As idéias dos detalhes em expressões rebuscadas dão à escrita de Monteiro a beleza única capaz de engenhar todos os contos com facilidade e sensibilidade. O verdadeiro poeta que escreve relembra, ressuscita, sente, comunica, transborda-se para o próximo em busca apenas de reviver o que não existe mais, que por sinal continua a viver mesmo em suas mais profundas ideologias e lembranças. O mesmo pacto que sela o acordo de João Guimarães Rosa nas encruzilhadas da vida, reveste as marcas de admiração do leitor pelo poeta saudosista, à sua viagem pelo íntimo dos narradores descobrindo as suas fraquezas, dúvidas, melodias, nitidez... ''Agarro-me às rédeas e ao dorso que treme e toma impulso entre minhas pernas... A seus pés, cidades e reinos germinam... Aponto em direção ao vale. Minha mão direita estendendo-se para além de mim e de nós, pousa sobre o semblante daqueles rios e planícies...''
Em O QUE NÃO EXISTE MAIS expressa-se também a visão diferenciada de um personagem inusitado; joga-se as expressões, os trejeitos, os atos, aquilo que forma o instante. As poucas falas nas narrativas deixa claro a necessidade de se contar os sentimentos, as sensações. Elas se assemelham e, em instantes, se entrelaçam, trazendo de volta temáticas como o amor pela vida e por sua continuidade, a necessidade da luta pela sobrevivência, a certeza do fim, a permanência daquilo que, em algum momento, um dia, já foi o presente. O autor desenha, como em um quadro perfeito e em cores, os instantes apagados, a felicidade em branco e preto, imortalizando a mente, ferramenta capaz de desprender a figura até o mais distante pensamento. A imagem do avô que em meio a época de conflitos da guerra dá a ternura ao neto que o ama é, sem dúvida, um dos momentos mais belos e profundos das narrativas. O trecho ''Ansiava por mostrar a ele os retratos que fizera de minha casa, de minha escola, das mudas de árvores acolhidas no jardim. E dele próprio, velho, sozinho, curvado sobre a cômoda...'' marca um desses instantes. Assim como ''Muitas vezes, conversávamos. Noutras, nos sentíamos perfeitamente à vontade nos silêncios, e talvez seja por isso que até hoje a ausência de qualquer som me conforte. O silêncio. Sempre o busquei.'' dá ao narrador a marca de solidão, muito encontrada comumente nos escritos dos poetas mudos.
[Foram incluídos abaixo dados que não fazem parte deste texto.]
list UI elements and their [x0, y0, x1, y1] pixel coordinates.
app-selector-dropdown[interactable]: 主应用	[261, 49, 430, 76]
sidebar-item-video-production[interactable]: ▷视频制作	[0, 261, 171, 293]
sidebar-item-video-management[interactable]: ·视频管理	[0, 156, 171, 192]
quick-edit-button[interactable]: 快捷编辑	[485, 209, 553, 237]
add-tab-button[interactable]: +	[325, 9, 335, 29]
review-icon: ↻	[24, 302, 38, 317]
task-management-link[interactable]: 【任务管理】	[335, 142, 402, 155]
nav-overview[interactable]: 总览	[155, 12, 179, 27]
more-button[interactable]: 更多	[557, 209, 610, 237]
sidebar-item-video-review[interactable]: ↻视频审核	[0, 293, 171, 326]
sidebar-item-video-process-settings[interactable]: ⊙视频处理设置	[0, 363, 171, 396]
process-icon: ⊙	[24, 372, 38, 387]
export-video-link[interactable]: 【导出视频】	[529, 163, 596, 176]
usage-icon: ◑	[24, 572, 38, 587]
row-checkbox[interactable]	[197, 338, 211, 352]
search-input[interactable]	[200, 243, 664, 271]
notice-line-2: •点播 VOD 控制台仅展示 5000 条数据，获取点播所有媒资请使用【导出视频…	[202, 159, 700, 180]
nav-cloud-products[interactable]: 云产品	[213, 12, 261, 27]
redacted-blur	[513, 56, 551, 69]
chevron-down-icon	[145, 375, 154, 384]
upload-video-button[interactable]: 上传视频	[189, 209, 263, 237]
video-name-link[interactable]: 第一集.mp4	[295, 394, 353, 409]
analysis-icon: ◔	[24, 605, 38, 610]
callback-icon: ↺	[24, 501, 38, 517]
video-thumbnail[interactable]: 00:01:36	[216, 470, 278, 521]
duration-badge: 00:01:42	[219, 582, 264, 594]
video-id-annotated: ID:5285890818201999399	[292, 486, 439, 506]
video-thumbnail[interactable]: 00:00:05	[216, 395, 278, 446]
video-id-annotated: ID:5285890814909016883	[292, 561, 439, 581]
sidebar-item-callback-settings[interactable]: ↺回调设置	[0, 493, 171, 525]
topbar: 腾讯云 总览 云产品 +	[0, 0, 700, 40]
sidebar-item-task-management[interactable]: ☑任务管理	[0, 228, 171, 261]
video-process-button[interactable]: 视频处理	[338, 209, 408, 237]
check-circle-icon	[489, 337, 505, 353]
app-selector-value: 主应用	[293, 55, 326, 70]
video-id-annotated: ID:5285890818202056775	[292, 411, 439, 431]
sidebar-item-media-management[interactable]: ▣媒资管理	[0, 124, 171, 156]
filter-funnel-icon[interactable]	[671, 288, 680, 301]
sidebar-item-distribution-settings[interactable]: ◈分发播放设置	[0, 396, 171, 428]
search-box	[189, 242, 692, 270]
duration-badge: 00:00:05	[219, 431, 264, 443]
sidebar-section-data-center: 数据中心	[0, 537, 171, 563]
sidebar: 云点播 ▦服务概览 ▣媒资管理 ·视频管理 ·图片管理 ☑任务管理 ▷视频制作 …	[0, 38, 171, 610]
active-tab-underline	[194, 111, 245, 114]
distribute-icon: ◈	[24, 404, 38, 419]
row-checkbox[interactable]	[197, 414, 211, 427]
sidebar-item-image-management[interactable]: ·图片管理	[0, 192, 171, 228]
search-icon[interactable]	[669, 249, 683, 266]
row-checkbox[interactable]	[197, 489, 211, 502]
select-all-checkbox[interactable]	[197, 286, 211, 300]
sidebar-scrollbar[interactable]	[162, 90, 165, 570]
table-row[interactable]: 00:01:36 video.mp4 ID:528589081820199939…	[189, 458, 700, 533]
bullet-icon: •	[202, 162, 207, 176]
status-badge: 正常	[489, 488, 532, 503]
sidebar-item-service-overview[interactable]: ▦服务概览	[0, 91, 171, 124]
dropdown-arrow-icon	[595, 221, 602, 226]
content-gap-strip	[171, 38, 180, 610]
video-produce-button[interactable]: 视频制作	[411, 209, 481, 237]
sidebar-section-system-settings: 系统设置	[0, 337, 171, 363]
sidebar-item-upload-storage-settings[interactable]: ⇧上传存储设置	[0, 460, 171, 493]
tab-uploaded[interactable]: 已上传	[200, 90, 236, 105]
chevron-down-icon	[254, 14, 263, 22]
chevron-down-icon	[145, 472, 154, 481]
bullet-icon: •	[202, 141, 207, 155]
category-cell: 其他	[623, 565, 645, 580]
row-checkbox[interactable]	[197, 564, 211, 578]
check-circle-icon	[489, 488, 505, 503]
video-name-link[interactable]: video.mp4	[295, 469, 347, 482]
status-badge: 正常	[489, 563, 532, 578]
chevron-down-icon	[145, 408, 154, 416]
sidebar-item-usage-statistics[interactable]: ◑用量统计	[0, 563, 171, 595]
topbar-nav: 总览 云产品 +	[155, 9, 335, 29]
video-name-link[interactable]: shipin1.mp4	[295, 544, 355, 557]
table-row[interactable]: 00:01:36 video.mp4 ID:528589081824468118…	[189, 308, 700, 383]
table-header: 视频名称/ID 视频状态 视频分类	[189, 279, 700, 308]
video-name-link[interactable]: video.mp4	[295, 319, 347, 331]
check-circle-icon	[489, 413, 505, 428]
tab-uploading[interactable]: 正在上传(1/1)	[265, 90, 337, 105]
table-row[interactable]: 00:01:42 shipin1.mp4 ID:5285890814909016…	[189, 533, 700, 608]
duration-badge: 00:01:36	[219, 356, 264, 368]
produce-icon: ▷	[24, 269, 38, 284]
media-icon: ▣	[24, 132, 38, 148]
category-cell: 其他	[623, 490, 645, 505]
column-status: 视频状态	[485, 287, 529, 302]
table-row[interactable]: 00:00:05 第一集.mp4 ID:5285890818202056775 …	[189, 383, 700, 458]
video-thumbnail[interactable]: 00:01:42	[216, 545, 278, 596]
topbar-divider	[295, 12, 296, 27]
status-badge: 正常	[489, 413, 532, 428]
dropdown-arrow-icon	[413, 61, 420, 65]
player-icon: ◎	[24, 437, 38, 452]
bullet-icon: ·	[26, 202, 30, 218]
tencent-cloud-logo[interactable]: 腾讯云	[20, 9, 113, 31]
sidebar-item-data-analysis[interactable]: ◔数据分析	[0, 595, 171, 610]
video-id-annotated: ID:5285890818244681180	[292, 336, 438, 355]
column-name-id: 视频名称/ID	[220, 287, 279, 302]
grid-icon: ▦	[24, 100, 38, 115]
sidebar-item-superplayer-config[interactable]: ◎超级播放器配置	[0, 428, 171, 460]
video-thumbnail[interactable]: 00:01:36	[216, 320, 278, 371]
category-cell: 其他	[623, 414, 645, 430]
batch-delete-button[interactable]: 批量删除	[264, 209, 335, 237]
Realmente é de se admitir que a harmonia das palavras beira a chegada ao Paraíso e mostra ao leitor uma sensação única e, por vezes, inenarrável, inexplicável, de voltar a um passado nunca visto, e ter a certeza de tê-lo vivenciado em alguma etapa da vida. É possível sentir, ouvir, ver e admirar, fitando os olhos, sem piscar, a beleza e ternura reencontrada em pequenos gestos. O que falta para o mundo hoje é exatamente o que não existe mais... essa ânsia pela beleza da rememoração; essa vontade de não deixar se perder no espaço criado pelo passado — entre ele e o presente —, os medos, os desejos, as emoções, o amor, a paixão, o choro, os motivos verdadeiros, a vergonha na ponta da língua, e esperança do velho ou mancebo; essa vontade de não deixar se perder, em nenhum momento, o dom de ser humano, de contagiar com aquilo que, para alguns, não presta mais ou nunca importou...; essa vontade de fazer o bem, de explorá-lo em sua magnitude, de largar a arma e pôr o revólver no chão...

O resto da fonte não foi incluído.